Комиссар полиции и четыре карабинера пустились на поиски. Но как найти того, кто посреди безлюдных полей засовывает женщину головой в мешок и разрисовывает ей пятую точку красной краской? Это как иголку искать в стоге сена.
— Синьор мэр, — обратился комиссар к Пеппоне вечером первого дня следствия, — зачем забастовка? Правосудие работает и без забастовки, просто потерпите немного.
Пеппоне помотал головой.
— Пока преступника не поймают, работа будет стоять. Без исключений.
На следующее утро поиски продолжились. Поскольку Джизелла из-за того, что голову ее стягивал мешок, не могла разглядеть того, кто ее разрисовал, единственными свидетелями злодеяния были мешок и пострадавшая часть тела. Комиссар ухватился за мешок: он рассматривал его под лупой, сантиметр за сантиметром, взвешивал, измерял, нюхал, пинал ногами. Но мешки красноречием не отличаются, а этот и вовсе был самым безличным и самым молчаливым мешком на свете. Тогда комиссар призвал судебного врача.
— А пошли бы вы осмотреть эту женщину, — предложил комиссар.
— Что я там могу высмотреть?
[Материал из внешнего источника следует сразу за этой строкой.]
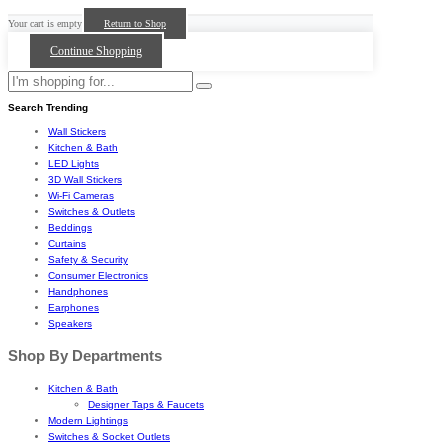
Your cart is empty
Return to Shop
Continue Shopping
Search Trending
Wall Stickers
Kitchen & Bath
LED Lights
3D Wall Stickers
Wi-Fi Cameras
Switches & Outlets
Beddings
Curtains
Safety & Security
Consumer Electronics
Handphones
Earphones
Speakers
Shop By Departments
Kitchen & Bath
Designer Taps & Faucets
Modern Lightings
Switches & Socket Outlets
Что пострадавшая часть тела была обработана керосином? Художник, поработавший над ней, был явно не из тех, кто оставляет свою подпись в нижнем углу законченной картины.
— Доктор, — взмолился комиссар, — ну что вы все мудрите! Тут, если здраво рассудить, посмеешься, махнешь рукой и забудешь. Но у здешних людей нет чувства юмора, тут ведь все может и трагедией обернуться, жизнь-то в городке парализована.
Врач отправился осматривать Джизеллу. Вернулся через час.
— Кислотность в желудке немного повышена, горло слегка воспалилось, — доложил он и развел руками. — Давление, если вас интересует, я ей тоже измерил. А больше ничего сказать не могу.
К вечеру вернулись четыре карабинера. Они не нашли ни следа, ни отпечатка пальцев, никакой улики, ничего.
— Ну что ж, хорошо, — ухмыльнулся Пеппоне, узнав о состоянии следствия, — с завтрашнего дня будут закрыты пекарни. Раздадим муку по домам и пусть все сами выкручиваются.
* * *
Дон Камилло присел передохнуть на лавочке перед приходским домом. И вдруг перед ним возник Пеппоне.
— Отче, — не терпящим возражений тоном обратился он к дону Камилло, — немедленно вызовите звонаря. Пусть поднимется на колокольню и остановит часы. Все должно замереть. И часы тоже. Я им покажу, трусам, что такое всеобщая забастовка!
Дон Камилло покачал головой.
— Замереть должно все, начиная с головного мозга мэра.
— Мозг у мэра работает отлично! — взвился Пеппоне.
Дон Камилло раскурил половинку тосканской сигары.
— Пеппоне, — начал он ласково, — тебе кажется, что мозг твой отлично работает. Но он не видит, как ты смешон, и все из-за твоей зашоренности. И это меня расстраивает. Вот если бы тебя отдубасили, я, прости Господи, совершенно бы тебя не жалел. Но ты смешон, и смотреть мне на это грустно.
— Плевать я хотел на мнение клира! — заорал Пеппоне. — Часы должны остановиться, или я их снесу автоматной очередью.
В голосе и в жестах Пеппоне была видна отчаянная ярость. У дона Камилло сжалось сердце.
— Звонарь в отъезде, — сказал он, поднимаясь, — полезем сами.